(Input begins)
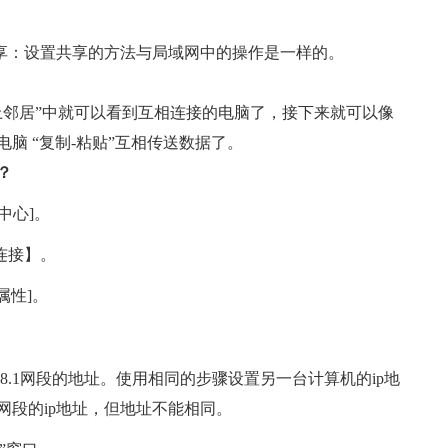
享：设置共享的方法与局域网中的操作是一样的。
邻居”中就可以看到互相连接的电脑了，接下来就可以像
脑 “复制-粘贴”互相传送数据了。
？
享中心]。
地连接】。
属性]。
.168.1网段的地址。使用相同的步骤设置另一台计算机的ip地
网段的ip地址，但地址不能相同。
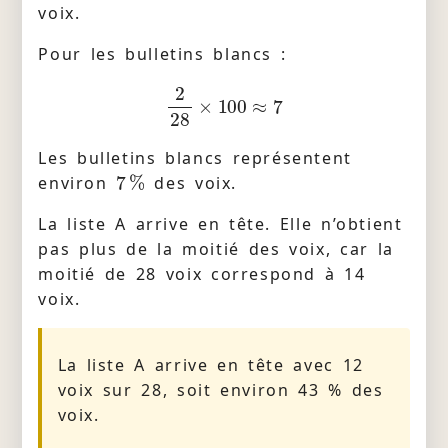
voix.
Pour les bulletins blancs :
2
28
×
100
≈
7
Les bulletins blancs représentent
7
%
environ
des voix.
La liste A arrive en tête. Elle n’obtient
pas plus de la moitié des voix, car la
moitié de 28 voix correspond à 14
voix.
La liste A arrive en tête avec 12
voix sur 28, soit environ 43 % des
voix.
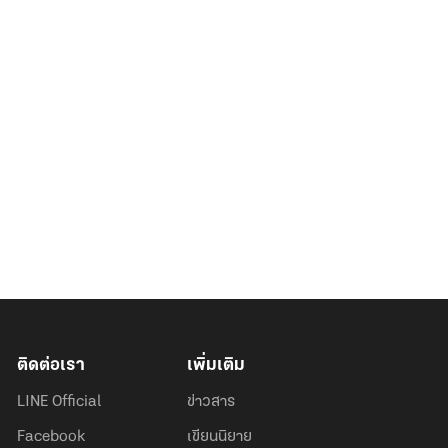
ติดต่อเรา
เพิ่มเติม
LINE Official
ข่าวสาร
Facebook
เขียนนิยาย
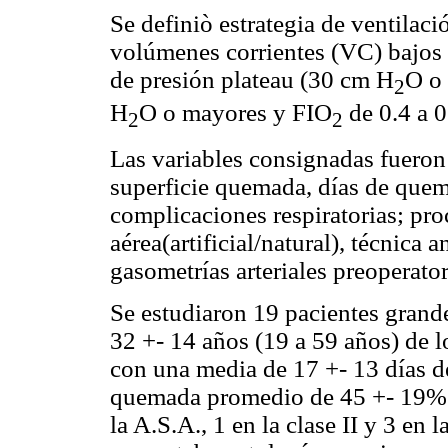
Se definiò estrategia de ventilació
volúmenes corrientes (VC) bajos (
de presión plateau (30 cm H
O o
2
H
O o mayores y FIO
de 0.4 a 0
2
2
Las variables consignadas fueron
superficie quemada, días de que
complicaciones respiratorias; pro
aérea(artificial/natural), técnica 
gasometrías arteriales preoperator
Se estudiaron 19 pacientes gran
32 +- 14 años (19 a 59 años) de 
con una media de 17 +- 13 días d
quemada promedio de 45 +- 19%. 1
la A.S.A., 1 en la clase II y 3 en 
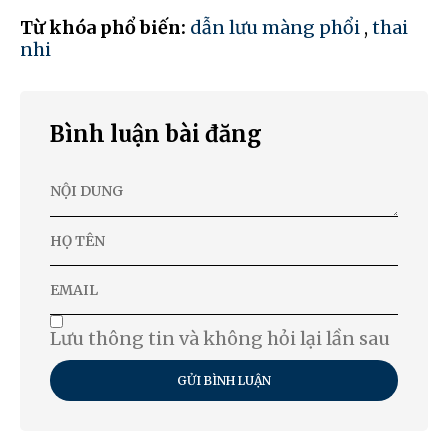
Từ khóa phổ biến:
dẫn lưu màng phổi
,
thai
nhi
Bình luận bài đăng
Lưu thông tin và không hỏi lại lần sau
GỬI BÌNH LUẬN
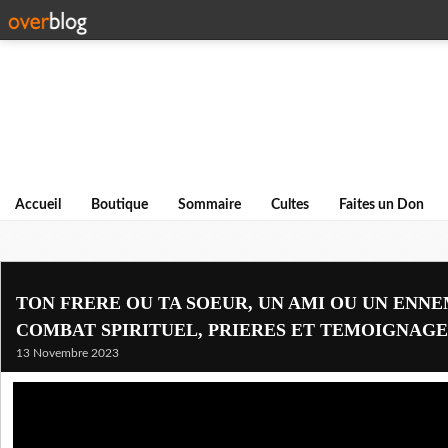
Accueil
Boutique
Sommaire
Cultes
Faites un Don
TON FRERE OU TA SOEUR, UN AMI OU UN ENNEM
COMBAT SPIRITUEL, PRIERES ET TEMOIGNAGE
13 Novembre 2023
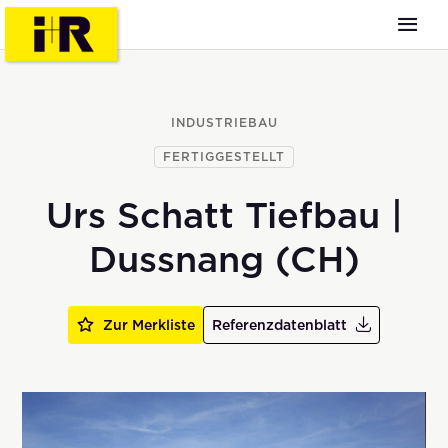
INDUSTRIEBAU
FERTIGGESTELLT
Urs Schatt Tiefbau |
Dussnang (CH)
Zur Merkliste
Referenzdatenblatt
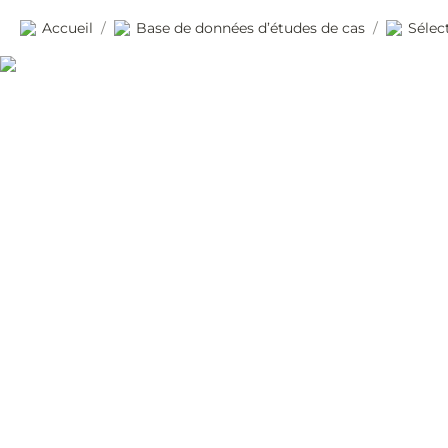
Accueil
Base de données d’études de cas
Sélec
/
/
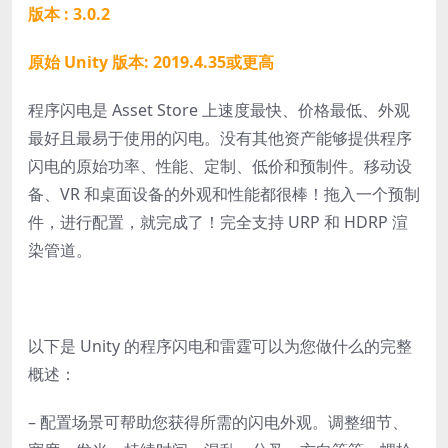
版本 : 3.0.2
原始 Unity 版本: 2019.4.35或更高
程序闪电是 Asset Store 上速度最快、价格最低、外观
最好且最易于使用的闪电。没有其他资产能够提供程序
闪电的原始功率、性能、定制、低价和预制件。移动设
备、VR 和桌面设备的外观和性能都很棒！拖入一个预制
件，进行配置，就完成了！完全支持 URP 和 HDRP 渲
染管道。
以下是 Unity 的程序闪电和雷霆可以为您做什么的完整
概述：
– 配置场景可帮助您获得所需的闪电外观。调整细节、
(Input ends)
(Input begins)
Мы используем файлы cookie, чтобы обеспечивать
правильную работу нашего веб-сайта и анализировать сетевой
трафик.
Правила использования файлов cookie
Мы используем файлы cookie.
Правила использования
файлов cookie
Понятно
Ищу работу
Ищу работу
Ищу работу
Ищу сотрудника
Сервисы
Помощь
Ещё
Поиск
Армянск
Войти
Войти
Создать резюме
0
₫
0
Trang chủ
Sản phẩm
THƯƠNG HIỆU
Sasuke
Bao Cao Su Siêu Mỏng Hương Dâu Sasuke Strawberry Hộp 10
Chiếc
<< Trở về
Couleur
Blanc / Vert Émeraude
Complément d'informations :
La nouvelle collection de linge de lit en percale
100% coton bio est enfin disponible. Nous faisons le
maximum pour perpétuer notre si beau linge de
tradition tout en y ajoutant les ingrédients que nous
(Input ends)
Search the entries above for the string "файлов". Copy each line in which it appears.

Response area:
Правила использования файлов cookie
файлов cookie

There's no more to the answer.